Ah, Eternity, it is but The-e I se-ek,
Little gra-ave, my little gra-a-a-a-ve,
You are my e-everla-asting ho-ome.
Yellow sand my be-ed,
Stones my ne-eigh-bours,
Wo-orms my fri-ends,
The da-amp earth my mo-other,
Mo-other, my mo-other.
Take me to e-e-ternal re-est.
O Lord have me-e-e-e-ercy![8]
Действительно, можно привести много таких примеров, чтобы показать озабоченность русского идеей смерти. Музыка заупокойной службы — любимая народная музыка. В череде настроений в душе молодого человека он сравнительно быстро доходит до «черви — мои соседи». Чрезмерное количество самоубийств в России можно объяснить необычайной склонностью русской души к впадению в болезненное состояние.
Но все мы, даже самые веселые сердца, которые «проходят весь путь», подвержены болезненным настроениям, приступам депрессии, черным часам, когда мы готовы отречься от мира, от наших амбиций в нем, от нашей собственной жизни, от нашего величайшего счастья и жить по своей воле в атмосфере горя и пессимизма, любя печаль ради нее самой, сетуя ради сетования. Мы любим то, что Достоевский называет самобичеванием. Мы должны каждый месяц или около того предавать себя Гиганту Отчаяния и быть избитыми.
The darker the night the clearer the stars,
The deeper the sorrow the nearer to God,
говорит русская пословица, но эти повторяющиеся настроения — это на самом деле не печаль, это болезненность. У них нет ничего общего со страданием, которое исходит от самой судьбы, ничего от обстоятельств ухода в пустыню или выхода в путь с бременем на спине, ничего от мук нового рождения, от подвига.
Who never ate his bread in sorrow,
Who never spent the midnight hours
Toiling and waiting for the morrow,
He knows you not, ye Heavenly Powers.
— Кто никогда не ел свой хлеб в настоящей печали. Жизнь такова, что если вы поставите на кон все ради новой жизни, вы получите новую жизнь. Но когда вы действительно отказываетесь от всего старого и дорогого, это темный и ужасный час, час отречения, час подвига.
И на самой дороге жизни есть огромная пропасть между энергичным и тевтонским «Приветствуй каждый отпор, который делает земную гладкость шероховатой» и болезненным и оскаруайльдовским «жизнью с печалью», огромная пропасть между отцом Серафимом, стоящим на коленях тысячу дней на камне, и печальным «интеллигентом», который читает про себя в вечерний час:
To stand like Sebastiàn shot through with arrows,
Without strength to breathe,
To stand like Sebastiàn shot through with arrows
In shoulder and breast.
Толстой в свои поздние годы был болезненным. Полагаю, если бы проследить психологию жизни Толстого, мы были бы удивлены частым повторением болезненных и унылых настроений. Ничто не кажется более характерным для его поздних лет, чем бесплодные ссоры с жизнью Ясной Поляны, угрозы убежать, сетования, самобичевания. Но время от времени, в качестве облегчения, Толстой действительно бежал. Он отправлялся в путь в Москву, чтобы жить как простой ремесленник и зарабатывать на жизнь плотницким делом, или уезжал в монастырь, где в своей келье жил какой-нибудь знаменитый монах, и искал облегчения через исповедь и христианское общение.

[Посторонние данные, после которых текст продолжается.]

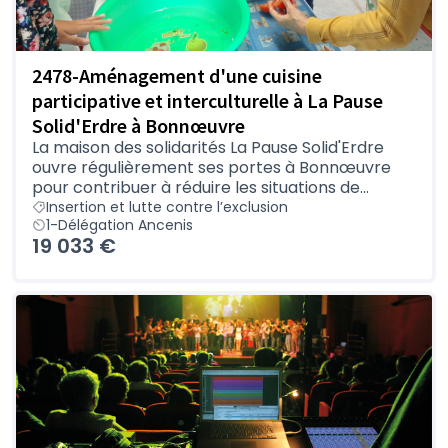
2478-Aménagement d'une cuisine
participative et interculturelle à La Pause
Solid'Erdre à Bonnœuvre
La maison des solidarités La Pause Solid'Erdre
ouvre régulièrement ses portes à Bonnœuvre
pour contribuer à réduire les situations de...
Insertion et lutte contre l’exclusion
1-Délégation Ancenis
19 033 €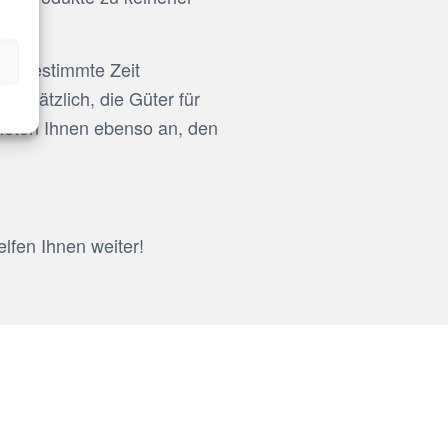
ne bestimmte Zeit
zusätzlich, die Güter für
bieten Ihnen ebenso an, den
fen Ihnen weiter!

Этот выход в путь, в поисках новой жизни, характерен. Порой можно подумать, что пол-России в пути. Полезность была отброшена, шансы на выгоду проигнорированы, так называемый долг работать и выполнять свое место в государстве был брошен на ветер, и русский на пыльной дороге, изнашивая свои сапоги, думает, бредет, молится, осознает — находя то, чего желает его душа. Это не болезненность, а благородная форма жизни.